Falsch verstandene antizipierte Beweiswürdigung

Das Bundesgericht schützt die Abweisung von Beweisanträgen aufgrund antizipierter Beweiswürdigung (BGer 6B_1090/2018 vom 17.01.2019).

Über die Zulässigkeit der antizipierten Beweiswürdigung äussert sich das Bundesgericht wie folgt:

Beim Verzicht auf weitere Beweisabnahmen muss die Strafbehörde das vorläufige Beweisergebnis hypothetisch um die Fakten des Beweisantrags ergänzen und würdigen. Die Ablehnung des Beweisantrags ist zulässig, wenn die zu beweisende Tatsache nach dieser Würdigung als unerheblich, offenkundig der Strafbehörde bekannt oder bereits als rechtsgenügend erwiesen anzusehen ist. Lehnt die Strafbehörde den Beweisantrag ab, hat sie nicht nur darzulegen, weshalb sie aufgrund der bereits abgenommenen Beweise eine bestimmte Überzeugung gewonnen hat, sondern auch, weshalb die beantragte Beweismassnahme aus ihrer Sicht nichts an ihrer Überzeugung zu ändern vermag (Urteile 6B_479/2016 vom 29. Juli 2016 E. 1.4 und 6B_644/2014 vom 28. Januar 2015 E. 3.1 mit Hinweis) [E. 3.2, Hervorhebungen durch mich]. 

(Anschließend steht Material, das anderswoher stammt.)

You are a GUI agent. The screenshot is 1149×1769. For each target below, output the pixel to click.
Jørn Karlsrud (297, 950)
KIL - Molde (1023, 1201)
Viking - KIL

Das entspricht der bisherigen Rechtsprechung des Bundesgerichts, kann aber m.E. nicht richtig sein. Unter welchen Umständen die antizipierte Beweiswürdigung zulässig ist, regelt Art. 139 Abs. 2 StPO. Diese Bestimmung beschränkt sich auf objektiv bereits festgestellte oder feststellbare Tatsachen und eben gerade nicht auf subjektiv zu erwartende. Ein Entlastungsbeweis des Beschuldigten darf m.E. ausser in den Fällen von Art. 139 Abs. 2 StPO nur abgewiesen werden, wenn die zu beweisende entlastende Behauptung als wahr behandelt wird. Alles andere schwächt das ohnehin schon schwache Beweisantragsrecht zusätzlich und ohne gesetzliche Grundlage. Schön herausgearbeitet wird das etwa bei Ruckstuhl (Ruckstuhl/Dittmann/Arnold, Strafprozessrecht, Zürich 2011, N 427) und Gless (BSK StPO, Art. 139 N 49).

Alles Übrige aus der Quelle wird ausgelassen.